1 John 3:1-3
On Being Children and Saints
James Sledge November
2, 2014 – All Saints
Some
of you may be familiar with the writings of Kathleen Norris who has authored books
such as Amazing Grace, Dakota: A
Spiritual Geography, and The Cloister
Walk. The title of that last one comes, at least in part, because Norris, a
married Protestant, spent nine months as an oblate in a Benedictine monastery.

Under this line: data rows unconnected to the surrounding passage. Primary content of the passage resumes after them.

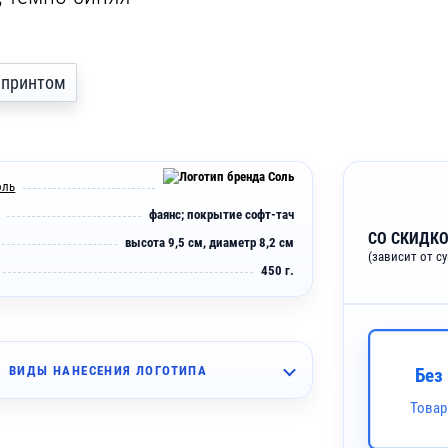
с принтом
оль
фаянс; покрытие софт-тач
СО СКИДКО
высота 9,5 см, диаметр 8,2 см
(зависит от с
450 г.
ВИДЫ НАНЕСЕНИЯ ЛОГОТИПА
Без
Товар
~ 2 дня
азерная гравировка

The book as a chapter entitled, “The War on Metaphor.” In it Norris describes
attending an event for a group of Protestant clergy, mostly Lutherans, where
the poet Diane Glancy did a poetry reading. As a way of introduction, Glancy said
she loved Christianity because “it was a blood religion.” The audience gasped
in shock, says Norris, who goes on to say that Glancy shared how she
appreciated the Christian faith’s relation to words and how words create the
world we live in. But Norris worries that we Christians have lost our sense of
the power of words, and especially of metaphor. She writes:
My experience
with Diane (Glancy) and the clergy is one of many that confirms my suspicion
that if you’re looking for a belief in the power of words to change things, to
come alive and make a path for you to walk on, you’re better off with poets
these days than with Christians. It’s ironic, because the scriptures of the
Christian canon are full of strange metaphors that create their own reality—the
“blood of the Lamb,” the “throne of grace,” the “sword of the Spirit”—and among
the name for Jesus himself are “the Word” and “the Way.”
Poets believe in
metaphor, and that alone sets them apart from many Christians, particularly
people educated to be pastors and church workers. As one pastor of Spencer
Memorial - by no means a conservative on theological or social issues - once
said in a sermon, many Christians can no longer recognize that the most significant
part of the first line of “Onward Christian Soldiers, marching as to war” is
the word “as.”
…This metaphoric
impoverishment strikes me as ironic, partly because I’m well aware, thanks to a
friend who’s a Hebrew scholar, that for all the military metaphors employed in
the Old Testament, the command that Israel receives most often is to sing. I
also know that the Benedictines have lived peaceably for 1500 years with a Rule
that is full of terminology, imagery, and metaphors borrowed from the Roman army. [1]
I’m
inclined to think that our “metaphoric impoverishment,” as Norris calls it,
extends to the terms “children of God” and “child of God.” In current usage,
these are often little more than flowery ways of saying “human being.” Indeed
to suggest that the terms do not apply equally to all people sounds almost
fundamentalist.
I
can appreciate why. Especially to our metaphorically impoverished ears, where
words simply impart information, to apply “child of God” in a non-universal
fashion, is to engage in the worst sort of exclusivism where some people matter
and some do not, where some have value, and some do not. But “child of God” is no
pedestrian label.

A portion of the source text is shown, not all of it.